Allan Goldin, chair of the Australian Shareholders Association, said it was encouraging to see a US-based platform follow Australia’s example and protect retail traders from exploitation.

“People who would normally be considered gamblers have found this new game called the sharemarket,” he told The New Daily.

“It’s [open to] exploitation.”

But who knows how long that will last.

Regardless of how murky PFOF sales are, they’re incredibly lucrative for trading platforms.

In the first quarter of 2020, Robin Hood alone made the bulk of its revenue selling data to firms like Citadel Securities, Wolverine Securities, and Two Sigma securities.

Yesterday,  leading US-based venture capitalist Bill Gurley said US regulator, the Securities and Exchange Commission (SEC), should fix the plumbing and ban PFOF sales.

“Payment for Order Flow (PFOF) smells bad all by itself, but the fact that it was pioneered by Bernie Madoff is a telling data point,” he tweeted.

The dodgy deals undermine the story being peddled by some media that Reddit members are taking on Wall Street by bidding up heavily shorted stocks.

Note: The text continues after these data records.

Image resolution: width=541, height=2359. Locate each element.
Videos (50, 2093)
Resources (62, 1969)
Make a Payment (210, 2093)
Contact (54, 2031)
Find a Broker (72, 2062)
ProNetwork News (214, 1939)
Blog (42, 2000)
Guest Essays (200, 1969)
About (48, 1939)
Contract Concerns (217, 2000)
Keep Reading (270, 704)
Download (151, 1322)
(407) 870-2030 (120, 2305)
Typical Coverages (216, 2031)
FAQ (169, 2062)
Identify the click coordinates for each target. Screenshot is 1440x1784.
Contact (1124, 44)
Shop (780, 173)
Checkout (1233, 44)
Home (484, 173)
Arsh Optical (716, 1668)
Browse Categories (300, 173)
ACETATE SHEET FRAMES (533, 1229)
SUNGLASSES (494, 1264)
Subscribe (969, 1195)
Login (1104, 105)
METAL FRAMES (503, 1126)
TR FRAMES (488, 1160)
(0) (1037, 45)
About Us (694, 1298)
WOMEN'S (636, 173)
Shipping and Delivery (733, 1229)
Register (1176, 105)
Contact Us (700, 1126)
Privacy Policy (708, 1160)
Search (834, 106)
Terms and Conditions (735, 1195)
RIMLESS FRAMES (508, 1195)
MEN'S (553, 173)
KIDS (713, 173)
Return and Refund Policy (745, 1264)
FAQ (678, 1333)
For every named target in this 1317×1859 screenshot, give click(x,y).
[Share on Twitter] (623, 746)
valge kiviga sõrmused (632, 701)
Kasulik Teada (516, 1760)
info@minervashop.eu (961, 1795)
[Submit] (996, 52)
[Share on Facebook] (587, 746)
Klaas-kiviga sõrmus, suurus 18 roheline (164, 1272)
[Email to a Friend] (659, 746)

Indeed, platforms like Robinhood have already asserted their supremacy over retail investors.

After being flooded with trades on selected stocks, the platform restricted how much users could trade, prompting an outpouring of criticism from users and even Tesla founder Elon Musk.


Mr Musk had his own angle, having battled short-sellers of his electric vehicle company, Tesla. But the irony is the restrictions also stopped the institutional investors from stealing the march on retail investors.

In the latest turn, Reddit users coordinating through subreddit /r/Wallstbets have started bidding up the prices of minerals like silver.

Silver prices jumped 13 per cent to eight-year highs on Monday, as the GameStop activity spilled into broader economy in what Goldin described as a “market distortion”.

Unlike GameStop, silver is actually a crucial metal in the manufacturing of electronics, being one of the most conductive minerals known to humanity.

That means sudden price increases have very real economic impacts extending far beyond the sharemarket.